If you have had access to the internet for the past year, you are probably aware of the feud between Apple and Samsung over the latter’s supposed theft of features from the iPad and iPhone. Apple won the lawsuit in the United States, meriting a 1 billion dollar fine from Samsung but now, Apple lost its appeal at the U.K. High Court. This required Apple to publish a notice on their U.K. website’s homepage that stated the court’s finding that Samsung did not borrow its patents. Apple used it as a clever way to slam the competitor. Originally, it was ruled that Apple must have that notice up on its U.K. website, as well as some printed publications in the United Kingdom for one month. Apple complied by adding a small link at the bottom the page that said “Samsung/Apple UK judgment” to verify that Samsung did not break any laws in the U.K.

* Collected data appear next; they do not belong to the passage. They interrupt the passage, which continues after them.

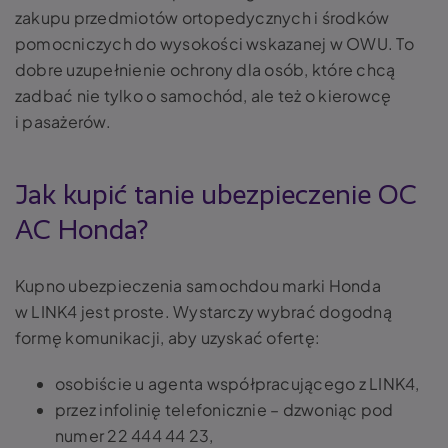
zakupu przedmiotów ortopedycznych i środków
pomocniczych do wysokości wskazanej w OWU. To
dobre uzupełnienie ochrony dla osób, które chcą
zadbać nie tylko o samochód, ale też o kierowcę
i pasażerów.
Jak kupić tanie ubezpieczenie OC
AC Honda?
Kupno ubezpieczenia samochdou marki Honda
w LINK4 jest proste. Wystarczy wybrać dogodną
formę komunikacji, aby uzyskać ofertę:
osobiście u agenta współpracującego z LINK4,
przez infolinię telefonicznie – dzwoniąc pod
numer 22 444 44 23,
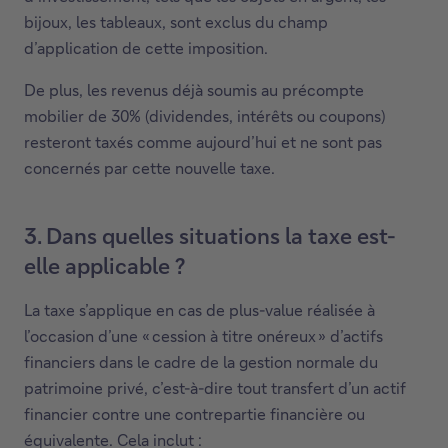
bijoux, les tableaux, sont exclus du champ
d’application de cette imposition.
De plus, les revenus déjà soumis au précompte
mobilier de 30% (dividendes, intérêts ou coupons)
resteront taxés comme aujourd’hui et ne sont pas
concernés par cette nouvelle taxe.
3. Dans quelles situations la taxe est-
elle applicable ?
La taxe s’applique en cas de plus-value réalisée à
l’occasion d’une « cession à titre onéreux » d’actifs
financiers dans le cadre de la gestion normale du
patrimoine privé, c’est-à-dire tout transfert d’un actif
financier contre une contrepartie financière ou
équivalente. Cela inclut :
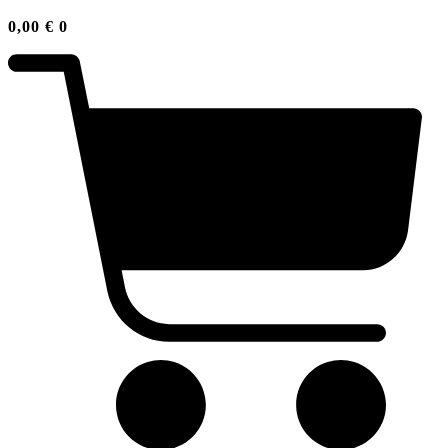
0,00
€
0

The statement was written to appear like a sort of advertisement for Apple. Here are some excerpts from the message Apple posted:
Samsung / Apple UK judgment
“On 9th July 2012 the High Court of Justice of England and Wales ruled that Samsung Electronic (UK) Limited’s Galaxy Tablet Computer, namely the Galaxy Tab 10.1, Tab 8.9 and Tab 7.7 do not infringe Apple’s registered design No. 0000181607-0001.
…In the ruling, the judge made several important points comparing the designs of the Apple and Samsung products:
“The informed user’s overall impression of each of the Samsung Galaxy Tablets is the following. From the front they belong to the family which includes the Apple design; but the Samsung products are very thin, almost insubstantial members of that family with unusual details on the back. They do not have the same understated and extreme simplicity which is possessed by the Apple design. They are not as cool.”
They were ordered to remove the statement and Apple has since updated and edited its apology to Samsung after a U.K. Court of Appeal found it to be “untrue” and “incorrect”. Robin Jacob, the U.K. appeals court judge said that he was “…at a loss that a company such as Apple would do this,” also adding that Apple had breached their order by saying what they did on their U.K. website.
Here is the revised statement on Apple’s U.K. website:
On 9th July 2012 the High Court of Justice of England and Wales ruled that Samsung Electronic (UK) Limited’s Galaxy Tablet Computer, namely the Galaxy Tab 10.1, Tab 8.9 and Tab 7.7 do not infringe Apple’s registered design No. 0000181607-0001. A copy of the full judgment of the High court is available on the following link www.bailii.org/ew/cases/EWHC/Patents/2012/1882.html. That Judgment has effect throughout the European Union and was upheld by the Court of Appeal on 18 October 2012. A copy of the Court of Appeal’s judgment is available on the following link www.bailii.org/ew/cases/EWCA/Civ/2012/1339.html. There is no injunction in respect of the registered design in force anywhere in Europe.